I'm working on an OpenAI Gym project, and I've been writing some code to solve an environment. However, I keep getting the error that says "IndexError: arrays used as indices must be of integer (or boolean) type", referring to my index of an array, I'm assuming.

I've tried ensuring that my variable "state" is an integer by doing print(type(state)) and it said that it was an integer data type.

My code and the full error are listed below:

import gym
import numpy as np
import pickle as pkl

mountEnv = gym.make("MountainCar-v0", render_mode = "human")

q_table = np.zeros(shape = (48,4))
# Parameters
EPSILON = 0.1
ALPHA = 0.9
GAMMA = 0.9
NUM_EPISODES = 500

def policy(state, explore=0.0):
    action = int(np.argmax(q_table[state]))
    if np.random.random() <= explore:
        action = int(np.random.randint(0,2))
    return action

for episode in range(NUM_EPISODES):

    done = False
    total_reward = 0
    episode_length = 0

    mountEnv.reset()
    state = 0
    while not done:
        action = policy(state, EPSILON)
        next_state, reward, done, _, _ = mountEnv.step(action)
        next_action = policy(next_state)

        q_table[state][action] += ALPHA + (reward + GAMMA * q_table[next_state][next_action] - q_table[state][action])
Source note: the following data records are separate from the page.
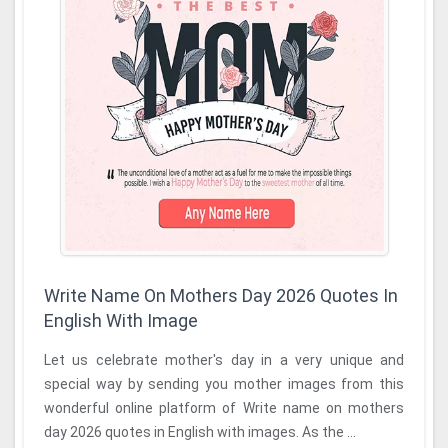
Write Name On Mothers Day 2026 Quotes In
English With Image
Let us celebrate mother's day in a very unique and
special way by sending you mother images from this
wonderful online platform of Write name on mothers
day 2026 quotes in English with images. As the ...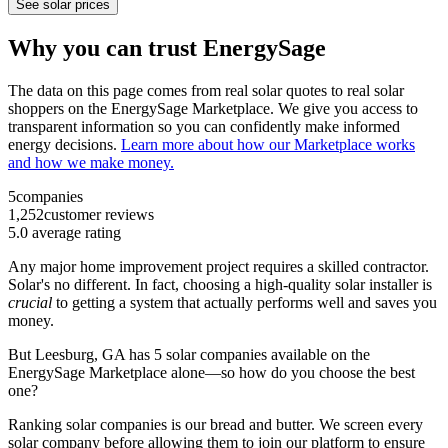
See solar prices
Why you can trust EnergySage
The data on this page comes from real solar quotes to real solar
shoppers on the EnergySage Marketplace. We give you access to
transparent information so you can confidently make informed
energy decisions.
Learn more about how our Marketplace works
and how we make money.
5
companies
1,252
customer reviews
5.0
average rating
Any major home improvement project requires a skilled contractor.
Solar's no different. In fact, choosing a high-quality solar installer is
crucial
to getting a system that actually performs well and saves you
money.
But
Leesburg, GA
has 5 solar companies available on the
EnergySage Marketplace alone—so how do you choose the best
one?
Ranking solar companies is our bread and butter. We screen every
solar company before allowing them to join our platform to ensure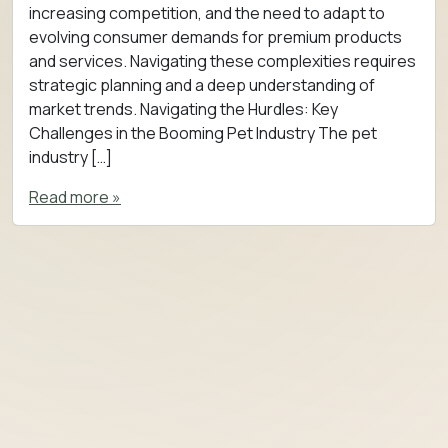
increasing competition, and the need to adapt to
evolving consumer demands for premium products
and services. Navigating these complexities requires
strategic planning and a deep understanding of
market trends. Navigating the Hurdles: Key
Challenges in the Booming Pet Industry The pet
industry […]
Read more »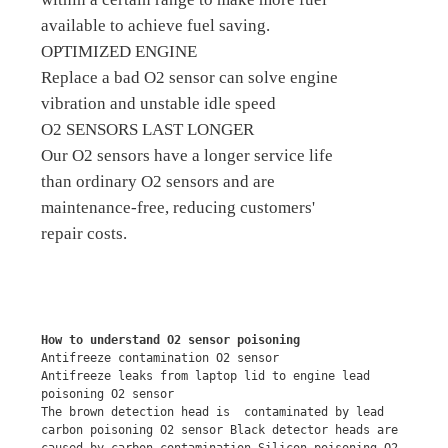
available to achieve fuel saving.
OPTIMIZED ENGINE
Replace a bad O2 sensor can solve engine
vibration and unstable idle speed
O2 SENSORS LAST LONGER
Our O2 sensors have a longer service life
than ordinary O2 sensors and are
maintenance-free, reducing customers'
repair costs.
How to understand O2 sensor poisoning
Antifreeze contamination O2 sensor
Antifreeze leaks from laptop lid to engine lead 
poisoning O2 sensor
The brown detection head is  contaminated by lead 
carbon poisoning O2 sensor Black detector heads are 
caused by carbon contamination Silicon poisoning O2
        state = next_state

        total_reward += reward
        episode_length += 1
    print("Episode:", episode, "Length:", episode_length, "Total Reward: ", total_reward)

mountEnv.close()
pkl.dump(q_table, open("q_learning_q_table.pkl", "wb"))
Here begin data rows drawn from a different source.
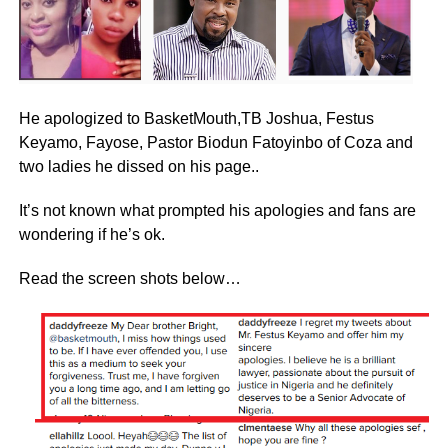
He apologized to BasketMouth,TB Joshua, Festus
Keyamo, Fayose, Pastor Biodun Fatoyinbo of Coza and
two ladies he dissed on his page..
It’s not known what prompted his apologies and fans are
wondering if he’s ok.
Read the screen shots below…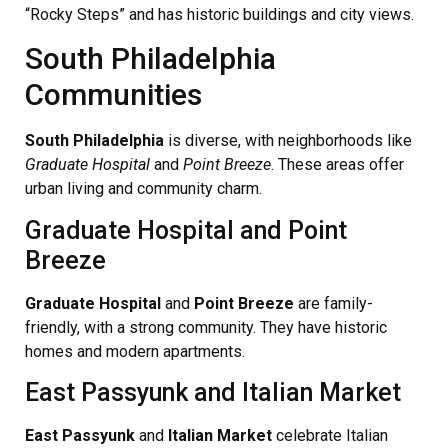
“Rocky Steps” and has historic buildings and city views.
South Philadelphia
Communities
South Philadelphia
is diverse, with neighborhoods like
Graduate Hospital
and
Point Breeze
. These areas offer
urban living and community charm.
Graduate Hospital and Point
Breeze
Graduate Hospital
and
Point Breeze
are family-
friendly, with a strong community. They have historic
homes and modern apartments.
East Passyunk and Italian Market
East Passyunk
and
Italian Market
celebrate Italian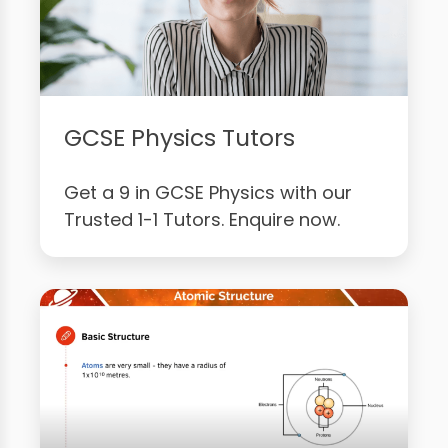
GCSE Physics Tutors
Get a 9 in GCSE Physics with our
Trusted 1-1 Tutors. Enquire now.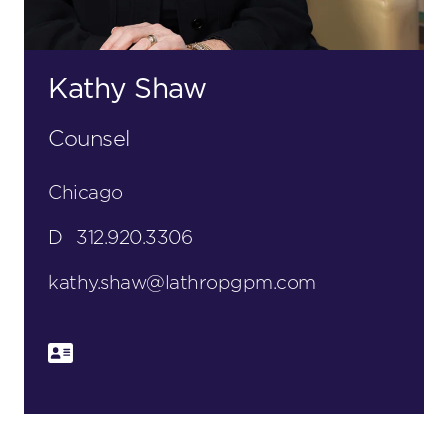
Kathy Shaw
Counsel
Chicago
D
312.920.3306
kathy.shaw@lathropgpm.com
The error message I'm getting looks like this:

/usr/local/lib/python3.10/dist-packages/gym/utils/passive_env_checker.py:233: DeprecationWarning: `np.bool8` is a deprecated alias for `np.bool_`.  (Deprecated NumPy 1.24)
  if not isinstance(terminated, (bool, np.bool8)):
Traceback (most recent call last):
  File "/home/matteo/Downloads/Q-Learning-and-SARSA-Mountain-Car-v0-main/matteos-code.py", line 31, in <module>
    next_action = policy(next_state)
  File "/home/matteo/Downloads/Q-Learning-and-SARSA-Mountain-Car-v0-main/matteos-code.py", line 15, in policy
    action = int(np.argmax(q_table[state]))
IndexError: arrays used as indices must be of integer (or boolean) type

Process finished with exit code 1

Solution

Your attempt to identify the variable as an integer fails as it doesn't actually check the error, the value is obtained from next_state. You should check the variable right before it fails, not outside, afterwards. In fact, you should practice using a IDE that lets you set debug point, and step into the code to follow exactly what value all your variables have at all points in time.

Your actual core issue here is that you expect cliff walking on a grid and driving a car up a mountain to have any similarity at all; like trying to use a chess engine to control a self driving car.

As you can tell from the documentation linked, the cliff walking has 4 discrete actions, up, right, down, left. The car driving up the continuous cliff has 2 continuous values, the position along the x-axis and the velocity.

None of your decision making code makes any sense at all when applied to the mountain car problem.